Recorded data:

──────────────────────────────

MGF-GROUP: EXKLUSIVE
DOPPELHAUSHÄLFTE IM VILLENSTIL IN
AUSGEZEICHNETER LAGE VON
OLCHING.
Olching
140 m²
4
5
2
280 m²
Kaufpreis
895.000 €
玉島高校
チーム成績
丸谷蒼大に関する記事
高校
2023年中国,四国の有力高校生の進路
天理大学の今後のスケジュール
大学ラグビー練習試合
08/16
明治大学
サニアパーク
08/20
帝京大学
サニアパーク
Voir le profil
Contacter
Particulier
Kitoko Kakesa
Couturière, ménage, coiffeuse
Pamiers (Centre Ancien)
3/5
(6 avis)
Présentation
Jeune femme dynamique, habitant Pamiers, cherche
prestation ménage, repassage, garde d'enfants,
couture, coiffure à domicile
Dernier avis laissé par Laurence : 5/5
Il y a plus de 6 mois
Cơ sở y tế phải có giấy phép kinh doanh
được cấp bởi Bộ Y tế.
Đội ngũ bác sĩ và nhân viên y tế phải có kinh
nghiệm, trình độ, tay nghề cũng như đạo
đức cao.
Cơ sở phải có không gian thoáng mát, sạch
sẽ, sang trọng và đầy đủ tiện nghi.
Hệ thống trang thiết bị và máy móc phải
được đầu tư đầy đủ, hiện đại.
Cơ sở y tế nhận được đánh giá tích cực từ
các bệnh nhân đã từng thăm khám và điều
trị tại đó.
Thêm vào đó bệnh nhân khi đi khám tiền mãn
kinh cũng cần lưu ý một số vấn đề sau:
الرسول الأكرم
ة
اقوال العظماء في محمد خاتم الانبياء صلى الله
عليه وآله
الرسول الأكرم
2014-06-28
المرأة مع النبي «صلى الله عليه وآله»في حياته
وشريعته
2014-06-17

──────────────────────────────

**TASK TO CARRY OUT**
The answer should consist of all the lines above, retyped exactly.

**RESULT FOR THIS TASK**
MGF-GROUP: EXKLUSIVE
DOPPELHAUSHÄLFTE IM VILLENSTIL IN
AUSGEZEICHNETER LAGE VON
OLCHING.
Olching
140 m²
4
5
2
280 m²
Kaufpreis
895.000 €
玉島高校
チーム成績
丸谷蒼大に関する記事
高校
2023年中国,四国の有力高校生の進路
天理大学の今後のスケジュール
大学ラグビー練習試合
08/16
明治大学
サニアパーク
08/20
帝京大学
サニアパーク
Voir le profil
Contacter
Particulier
Kitoko Kakesa
Couturière, ménage, coiffeuse
Pamiers (Centre Ancien)
3/5
(6 avis)
Présentation
Jeune femme dynamique, habitant Pamiers, cherche
prestation ménage, repassage, garde d'enfants,
couture, coiffure à domicile
Dernier avis laissé par Laurence : 5/5
Il y a plus de 6 mois
Cơ sở y tế phải có giấy phép kinh doanh
được cấp bởi Bộ Y tế.
Đội ngũ bác sĩ và nhân viên y tế phải có kinh
nghiệm, trình độ, tay nghề cũng như đạo
đức cao.
Cơ sở phải có không gian thoáng mát, sạch
sẽ, sang trọng và đầy đủ tiện nghi.
Hệ thống trang thiết bị và máy móc phải
được đầu tư đầy đủ, hiện đại.
Cơ sở y tế nhận được đánh giá tích cực từ
các bệnh nhân đã từng thăm khám và điều
trị tại đó.
Thêm vào đó bệnh nhân khi đi khám tiền mãn
kinh cũng cần lưu ý một số vấn đề sau:
الرسول الأكرم
ة
اقوال العظماء في محمد خاتم الانبياء صلى الله
عليه وآله
الرسول الأكرم
2014-06-28
المرأة مع النبي «صلى الله عليه وآله»في حياته
وشريعته
2014-06-17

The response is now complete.